22 December 2016

Fleets to face fuel price rises after OPEC deal cuts oil production

Fleet managers must face up to fuel price increases, at least in the short term, after oil producers agreed to cut production for the first time since 2008.

The OPEC cartel of oil producers agreed to cut production in an attempt to address the global supply glut and lift prices. The oil producers have agreed to cut production from January for at least six months.

Announcement of the deal immediately sent oil prices surging by as much as 10%, which will inevitably feed into rises at the pumps over the coming weeks.

Also influencing pump prices through the remainder of 2016 and into 2017 will be the value of sterling, as oil is traded in dollars. As a result, weaknesses in the value of sterling will be reflected in petrol and diesel price increases.

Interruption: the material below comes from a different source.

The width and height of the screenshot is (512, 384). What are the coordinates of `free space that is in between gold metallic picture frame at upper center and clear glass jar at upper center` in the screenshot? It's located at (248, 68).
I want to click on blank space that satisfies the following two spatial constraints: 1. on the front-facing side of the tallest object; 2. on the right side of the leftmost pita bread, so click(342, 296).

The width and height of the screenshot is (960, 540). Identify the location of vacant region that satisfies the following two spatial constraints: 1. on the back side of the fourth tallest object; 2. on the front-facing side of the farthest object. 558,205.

The OPEC deal reflected a change in policy by the oil producers, which have had a long-running strategy of oil oversupply to maintain market share.

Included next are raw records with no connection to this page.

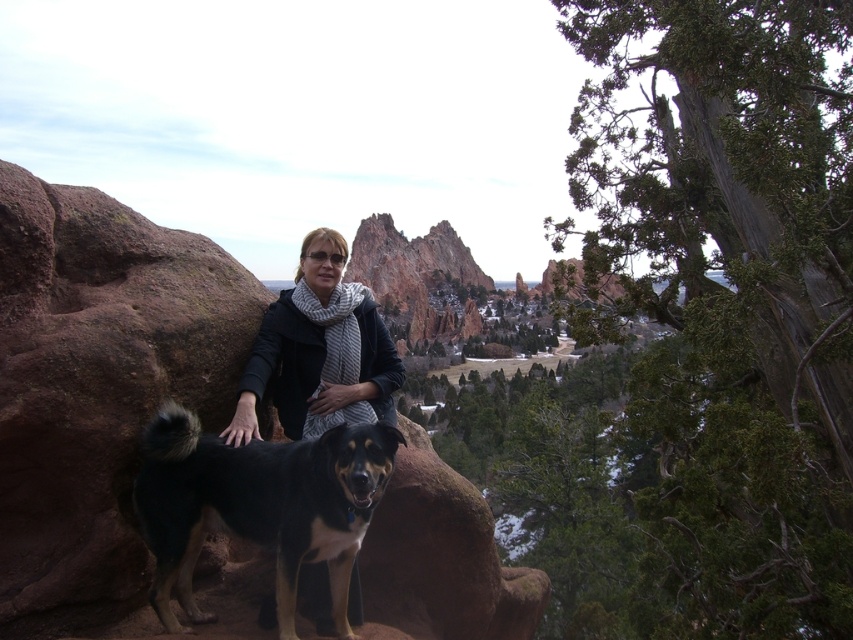 Question: Which object is farther from the camera taking this photo?

Choices:
 (A) black fur dog at center
 (B) black woolen scarf at center
 (C) brown rock at center

Answer: (B)

Question: Can you confirm if brown rock at center is thinner than black woolen scarf at center?

Choices:
 (A) yes
 (B) no

Answer: (B)

Question: Does brown rock at center have a larger size compared to black fur dog at center?

Choices:
 (A) no
 (B) yes

Answer: (B)

Question: Which point is closer to the camera taking this photo?

Choices:
 (A) (389, 369)
 (B) (189, 516)

Answer: (B)

Question: Can you confirm if brown rock at center is positioned to the left of black woolen scarf at center?

Choices:
 (A) no
 (B) yes

Answer: (B)

Question: Which is farther from the black woolen scarf at center?

Choices:
 (A) brown rock at center
 (B) black fur dog at center

Answer: (A)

RAC fuel spokesman Simon Williams said: ‘The oil price will react in the coming days and weeks, likely pushing pump prices up in the short term. But it is what happens into 2017 that will determine if the days of relatively low priced fuel are coming to an end.’

However, he added: ‘There is another important consideration when it comes to the price of oil - OPEC represents many of the biggest oil producing nations, but not all. So what the United States does in terms of production can affect oil prices. It remains to be seen if the United States will respond by increasing yet more oil from fracking - which was not profitable when the oil price was lower.

‘Drivers should also remember that while the oil price is the biggest variable impacting UK pump prices, it’s not the only variable. The sterling/dollar exchange rate is also crucial - as oil is traded in dollars, a weaker pound, like we’ve seen since the European Union vote, can have the effect of pushing prices in the UK up. A stronger pound can have the reverse effect.’